#### [RECORDS FOR THIS TASK]
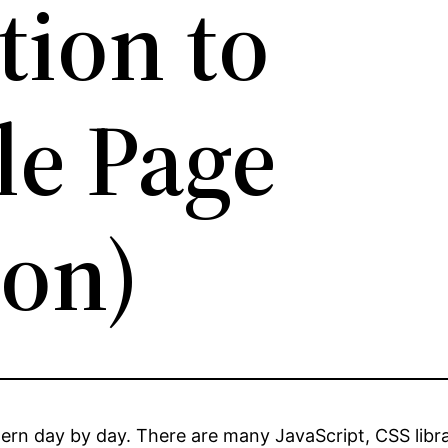
tion to
le Page
ion)
rn day by day. There are many JavaScript, CSS librar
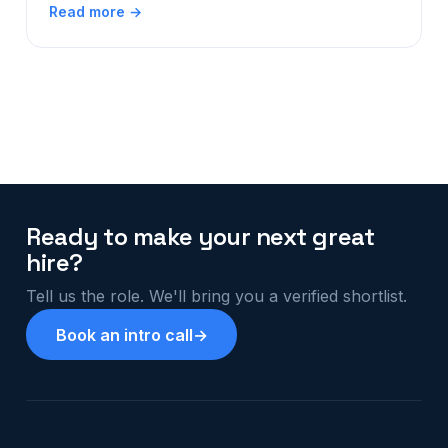
Read more →
Ready to make your next great
hire?
Tell us the role. We'll bring you a verified shortlist.
Book an intro call
→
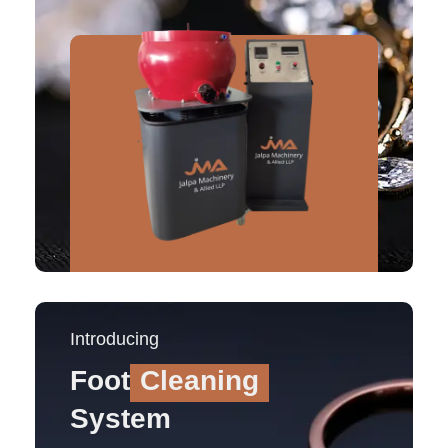
Introducing
Foot
Cleaning
System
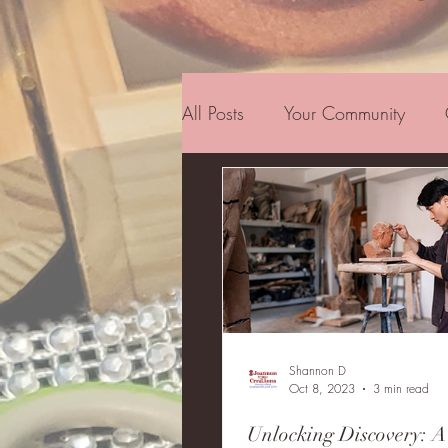
All Posts
Your Community
Inspiration
Family
Co
Shannon D
Oct 8, 2023
3 min read
Unlocking Discovery: A 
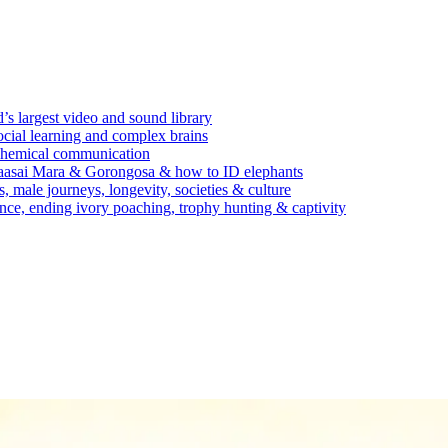
’s largest video and sound library
ocial learning and complex brains
d chemical communication
Maasai Mara & Gorongosa & how to ID elephants
s, male journeys, longevity, societies & culture
ence, ending ivory poaching, trophy hunting & captivity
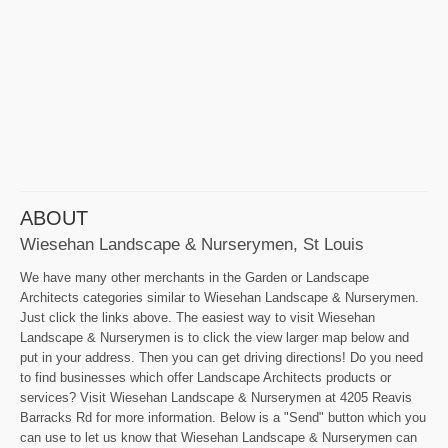
ABOUT
Wiesehan Landscape & Nurserymen, St Louis
We have many other merchants in the Garden or Landscape
Architects categories similar to Wiesehan Landscape & Nurserymen.
Just click the links above. The easiest way to visit Wiesehan
Landscape & Nurserymen is to click the view larger map below and
put in your address. Then you can get driving directions! Do you need
to find businesses which offer Landscape Architects products or
services? Visit Wiesehan Landscape & Nurserymen at 4205 Reavis
Barracks Rd for more information. Below is a "Send" button which you
can use to let us know that Wiesehan Landscape & Nurserymen can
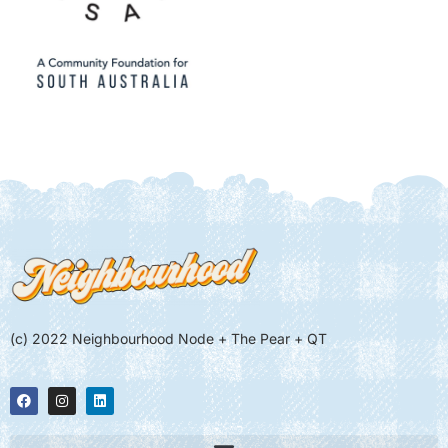
(c) 2022 Neighbourhood Node + The Pear + QT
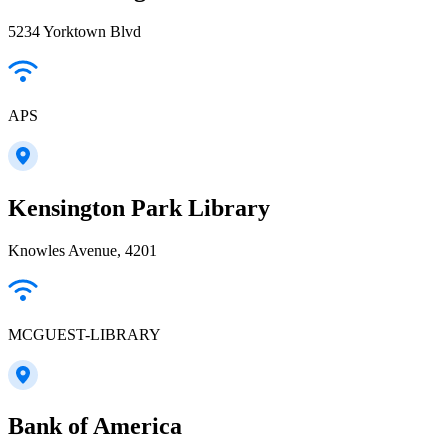
5234 Yorktown Blvd
APS
Kensington Park Library
Knowles Avenue, 4201
MCGUEST-LIBRARY
Bank of America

#### [WHAT IS EXPECTED]
Return the listing verbatim, pictures excluded.

#### [EXPECTED OUTPUT]
tion to
le Page
ion)
rn day by day. There are many JavaScript, CSS librar
Read more →
Ready to make your next great
hire?
Tell us the role. We'll bring you a verified shortlist.
Book an intro call
→
Introducing
Foot
Cleaning
System
All Posts
Your Community
Inspiration
Family
Co
Shannon D
Oct 8, 2023
3 min read
Unlocking Discovery: A 
’s largest video and sound library
ocial learning and complex brains
d chemical communication
Maasai Mara & Gorongosa & how to ID elephants
s, male journeys, longevity, societies & culture
ence, ending ivory poaching, trophy hunting & captivity
ABOUT
Wiesehan Landscape & Nurserymen, St Louis
We have many other merchants in the Garden or Landscape
Architects categories similar to Wiesehan Landscape & Nurserymen.
Just click the links above. The easiest way to visit Wiesehan
Landscape & Nurserymen is to click the view larger map below and
put in your address. Then you can get driving directions! Do you need
to find businesses which offer Landscape Architects products or
services? Visit Wiesehan Landscape & Nurserymen at 4205 Reavis
Barracks Rd for more information. Below is a "Send" button which you
can use to let us know that Wiesehan Landscape & Nurserymen can
(c) 2022 Neighbourhood Node + The Pear + QT
5234 Yorktown Blvd
APS
Kensington Park Library
Knowles Avenue, 4201
MCGUEST-LIBRARY
Bank of America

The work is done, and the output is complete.